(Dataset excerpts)
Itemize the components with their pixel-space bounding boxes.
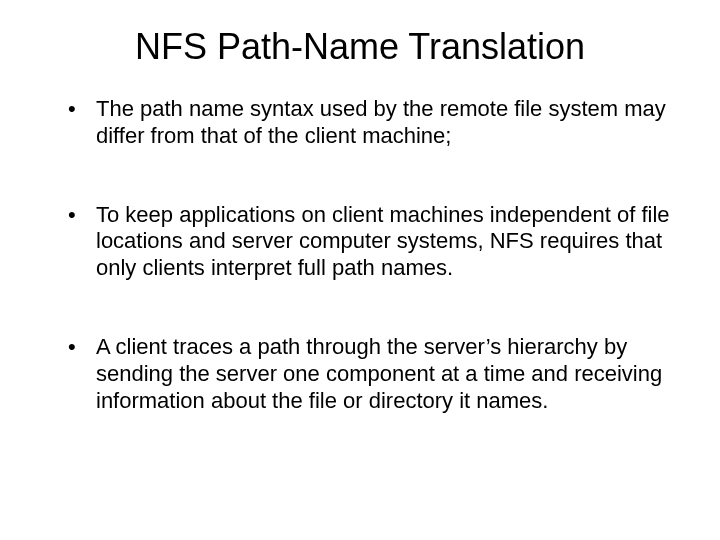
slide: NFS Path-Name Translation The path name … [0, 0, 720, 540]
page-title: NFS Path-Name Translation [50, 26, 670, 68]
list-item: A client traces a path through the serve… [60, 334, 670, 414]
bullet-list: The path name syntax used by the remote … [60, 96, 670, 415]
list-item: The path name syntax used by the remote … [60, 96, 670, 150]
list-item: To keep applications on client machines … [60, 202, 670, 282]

Required action>
The records above are to be repeated word for word, with the pictures omitted.

Response area>
Itemize the components with their pixel-space bounding boxes.
slide: NFS Path-Name Translation The path name … [0, 0, 720, 540]
page-title: NFS Path-Name Translation [50, 26, 670, 68]
list-item: A client traces a path through the serve… [60, 334, 670, 414]
bullet-list: The path name syntax used by the remote … [60, 96, 670, 415]
list-item: The path name syntax used by the remote … [60, 96, 670, 150]
list-item: To keep applications on client machines … [60, 202, 670, 282]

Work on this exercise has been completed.